Autumn is here, and winter is soon to follow! That may not be a problem for all you folks located in the sunny south. But, for us folks up north, winter is “bah, humbug” time! when it comes to trail riding. Most of our trails in the northern Rockies are snowed in by early November. However, fall and winter are prime times to plan summer trips and that special first, early season ride.
Salmon River country in central Idaho is free of snow and ready for riding by early spring. The area’s deep canyons provide a respite from the unpredictable late-winter weather found in the state’s high, rugged mountains. You’ll see wintering wildlife herds, soak in primitive hot springs, and visit historic sights.
A few years ago, an early spring visit to the area provided enjoyable riding experiences and pleasant weather. This time, we invited our cousins, Jerry and Diane Shriner, and our friends, Angelo (Angie) and Joyce Bissell. They met us at the campground on the Panther Creek tributary of the Salmon River.
This campsite is located about 30 miles west of North Fork, Idaho. Go west from North Fork, and follow Forest Road 030 about 26 miles. On the way, you’ll pass the little mining town of Shoup. This is an interesting stop. Notice the manual gas pumps. There’s no electricity here, because it’s too remote. The gas is hand-cranked up to a glass bulb above the tank to your desired number of gallons. Then gravity feeds the gas down a hose into your vehicle.

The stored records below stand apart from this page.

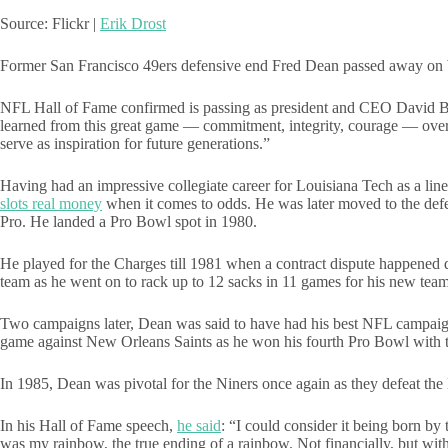
Source: Flickr |
Erik Drost
Former San Francisco 49ers defensive end Fred Dean passed away on We
NFL Hall of Fame confirmed is passing as president and CEO David Bak
learned from this great game — commitment, integrity, courage — over th
serve as inspiration for future generations.”
Having had an impressive collegiate career for Louisiana Tech as a l
slots real money
when it comes to odds. He was later moved to the defen
Pro. He landed a Pro Bowl spot in 1980.
He played for the Charges till 1981 when a contract dispute happened 
team as he went on to rack up to 12 sacks in 11 games for his new te
Two campaigns later, Dean was said to have had his best NFL campaign af
game against New Orleans Saints as he won his fourth Pro Bowl with 
In 1985, Dean was pivotal for the Niners once again as they defeat t
In his Hall of Fame speech,
he said
: “I could consider it being born by 
was my rainbow, the true ending of a rainbow. Not financially, but with 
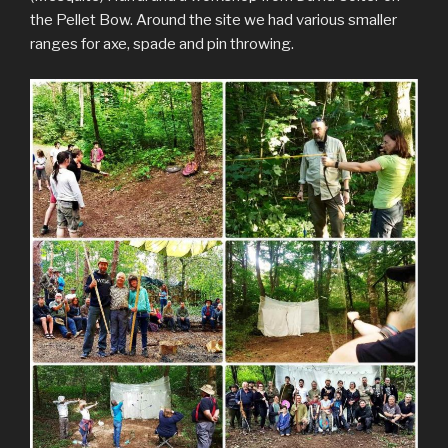
the Pellet Bow. Around the site we had various smaller
ranges for axe, spade and pin throwing.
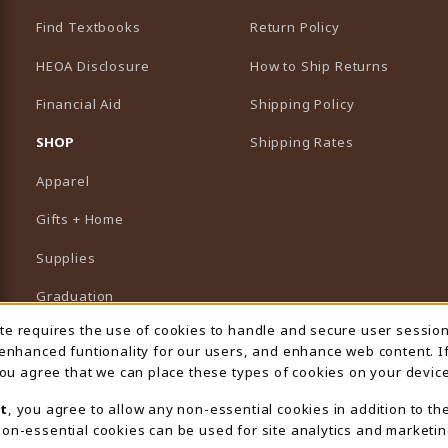
Find Textbooks
Return Policy
HEOA Disclosure
How to Ship Returns
Financial Aid
Shipping Policy
B)
NEW TAB)
SHOP
Shipping Rates
Apparel
Gifts + Home
Supplies
Graduation
ite requires the use of cookies to handle and secure user sessio
 Usage Notification
Featured Brands
 enhanced funtionality for our users, and enhance web content. I
 you agree that we can place these types of cookies on your device
View All Departments
t
, you agree to allow any non-essential cookies in addition to th
on-essential cookies can be used for site analytics and marketin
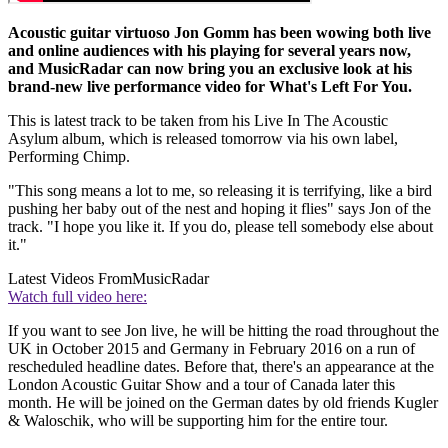
Acoustic guitar virtuoso Jon Gomm has been wowing both live
and online audiences with his playing for several years now,
and MusicRadar can now bring you an exclusive look at his
brand-new live performance video for What's Left For You.
This is latest track to be taken from his Live In The Acoustic
Asylum album, which is released tomorrow via his own label,
Performing Chimp.
"This song means a lot to me, so releasing it is terrifying, like a bird
pushing her baby out of the nest and hoping it flies" says Jon of the
track. "I hope you like it. If you do, please tell somebody else about
it."
Latest Videos From
MusicRadar
Watch full video here:
If you want to see Jon live, he will be hitting the road throughout the
UK in October 2015 and Germany in February 2016 on a run of
rescheduled headline dates. Before that, there's an appearance at the
London Acoustic Guitar Show and a tour of Canada later this
month. He will be joined on the German dates by old friends Kugler
& Waloschik, who will be supporting him for the entire tour.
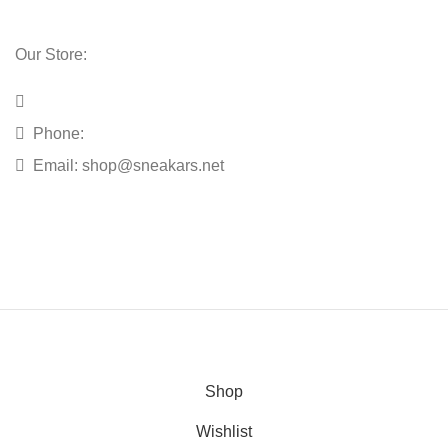
Our Store:
Phone:
Email:
shop@sneakars.net
Shop
Wishlist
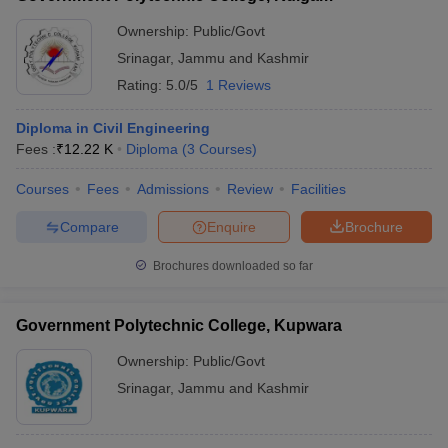
Ownership:
Public/Govt
Srinagar
,
Jammu and Kashmir
Rating:
5.0/5
1 Reviews
Diploma in Civil Engineering
Fees :
₹
12.22 K
Diploma
(
3
Courses
)
Courses
Fees
Admissions
Review
Facilities
Compare
Enquire
Brochure
Brochures downloaded so far
Government Polytechnic College, Kupwara
Ownership:
Public/Govt
Srinagar
,
Jammu and Kashmir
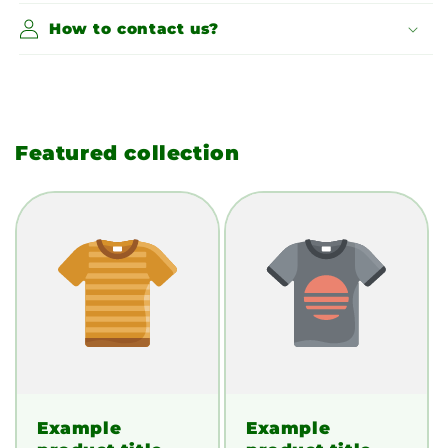
How to contact us?
Featured collection
Example
Example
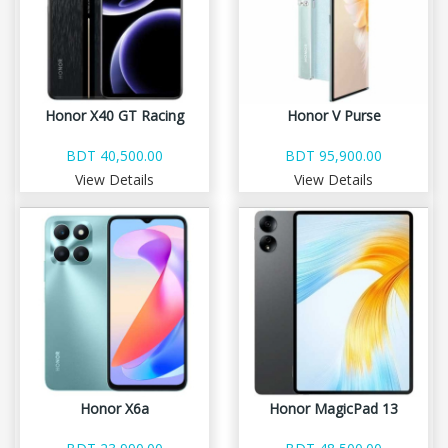
Honor X40 GT Racing
Honor V Purse
BDT 40,500.00
BDT 95,900.00
View Details
View Details
Honor X6a
Honor MagicPad 13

After Shoup, continue following the river until you see the Panther Creek Rd. (number 055), coming in on the left. Turn on Panther Creek. The camp is three miles down, on the right. It’s a perfect campsite for horsepeople. There’s easy access to good water, four corrals, hitching rails, plenty of space to turn around and camp-and last, but not least, first-class views of the surrounding mountains.
The camping area is bordered on one side by the Frank Church River of No Return Wilderness (one of the largest wilderness areas in the United States) and on the other side by the Salmon National Forest. Keep a Frank Church Wilderness Forest Service map handy-it’ll tell you which trails and old roads you can ride on from this area.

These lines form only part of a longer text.